# Where can I find this piece of tilt hardware for a drafting table?



## mobe13 (Aug 19, 2013)

I am designing and planning on building my own drafting table that will have both height adjustment and table tilt. I am looking for the name and where I can find (or maybe get manufactured) the arch that is used for the table top tilt. Here is an example http://www.modern50.com/furniture/architects-oak-cast-iron-drafting-table/

Any help would be greatly appreciated, thank you in advance.


----------



## Steve Neul (Sep 2, 2011)

I used a piano hinge to hinge the front of the top on mine. Then I put a window sash stay on each side to make the angle adjustable.


----------



## chopnhack (Dec 16, 2007)

Not what you are looking for, but a really nice drafting table I had saved. Interesting hardware used.


----------



## woodnthings (Jan 24, 2009)

*that hardware is "extinct" nowadays*

The old cast iron arches have long been out of production. A welder could make some out of plate and a few brackets to screw to the table IF that's the look you really want. 
There are tables like that on EBay:
http://www.ebay.com/sch/sis.html?_nkw=Vintage+Drafting+Drawing+Table+Cast+Iron+Hardware


also here:
http://picclick.com/DRAFTING-TABLE-VINTAGE-EXCELLENT-ADJUSTABLE-CAST-IRON-280875876469.html


Most of the newer tables use a front pivot or hinge, rather than the arches to get the table tilted.

http://www.ebay.com/sch/sis.html?_n...Table+Cast+Iron+Hardware&_pgn=2&_skc=50&rt=nc


http://www.rockler.com/product.cfm?page=790&site=ROCKLER


----------



## mobe13 (Aug 19, 2013)

*Thank you*

Thank you all for the responses, I'm sad to hear that they are out of production. I may talk to a welder to get some fabricated. Thank you again.


----------



## Gilgaron (Mar 16, 2012)

I was looking through my Amazon recommendations email and saw that the back cover of this book appears to indicate it may contain a plan for such a bench. His appear to be wood arches, though. The book isn't out yet, but it may be worth looking into.


----------



## BWSmith (Aug 24, 2010)

"IF" you are headed twds a fabrication shop,do him/you a favor and have decent drawing in hand.I'm assuming if your desire is a drafting table that you have skills.

When there(weld shop) with your basic plan....ask him if there are areas in the design that could be done differently to save money.Weldment design is a biz pretty much all to itself.Heck,there's online programs directly available.Probably are a waste of time at this point....take a measured drawing to weld guy and ASK for his assistance.Might be supprised at these folks design savvy.
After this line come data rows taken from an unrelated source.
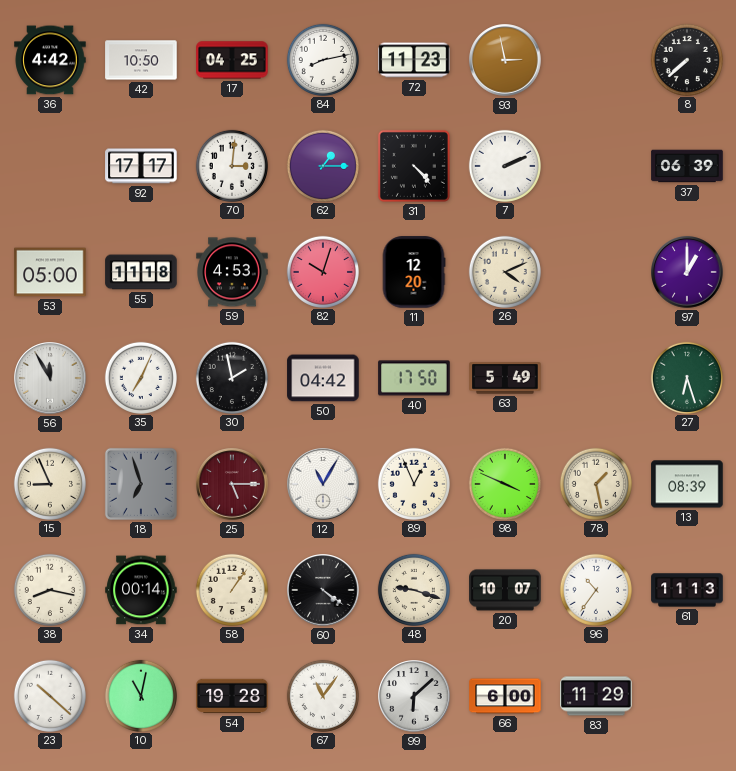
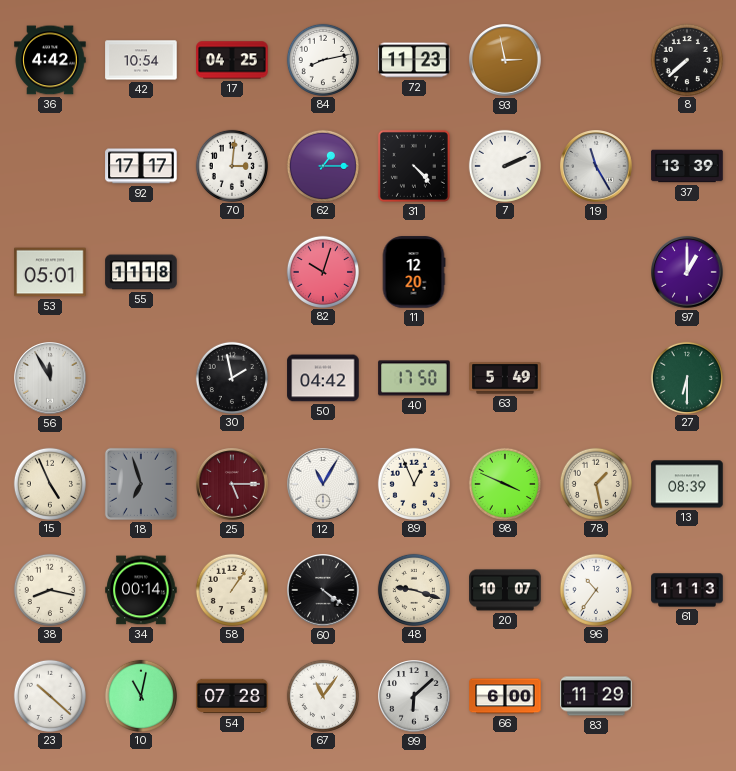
42: 10:50 -> 10:54
19: none -> 11:25
37: 06:39 -> 13:39
53: 05:00 -> 05:01
59: 4:53 -> none
26: 4:11 -> none
35: 7:04 -> none
27: 6:27 -> 6:30
15: 8:56 -> 4:56
54: 19:28 -> 07:28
Now,for the more than you want to know info......"drafting" tables make dandy face frame,clamping tables.Maybe a flip version?You know,for the times when customer is in such a hurry we've got a FF gluing up on one side and we're still working on the plans on the other,haha.Best of luck.


----------



## 4DThinker (Mar 13, 2013)

I'm an architectural college graduate, and when I was in school that type of table was my least favorite in use. Pivoting in the middle means the front drops down when the table rotates up. At some point most of that style table were replace with drafting desks that had the top hinging from the front edge, or just slightly behind it. 

I do appreciate the aesthetic though. The strategy was also sound. You could use a similar arc when hinging from the front. It'll need more locking grip than the center version as from center the table is always balanced over the arc.


----------



## chictaylor1 (Aug 18, 2015)

I'm sorry but you have to have 25 posts to sell on this forum. Then you must use the classified section.


----------



## johnep (Apr 12, 2007)

I made a table by hinging a board to a wall and using supporting hinged brackets with a stop at the slope position. 

http://www.screwfix.com/p/adjustable-folding-bracket-silver-400-x-272mm/56422


johnep


----------



## woodchux (Jul 6, 2014)

Your drafting table picture brought back memories of my first drafting table I had while in Art/Illustration class, and it may still be here, under boxes of "stuff". The table did have some issues; such as edges were not true, and aluminum channel was attached to the front/sides. The adjustment wheels never held tight if too much downward pressure was applied, and the top surface was too small for doing/laying out large drawings. Hope you share some pics of that finished project. Be safe.


----------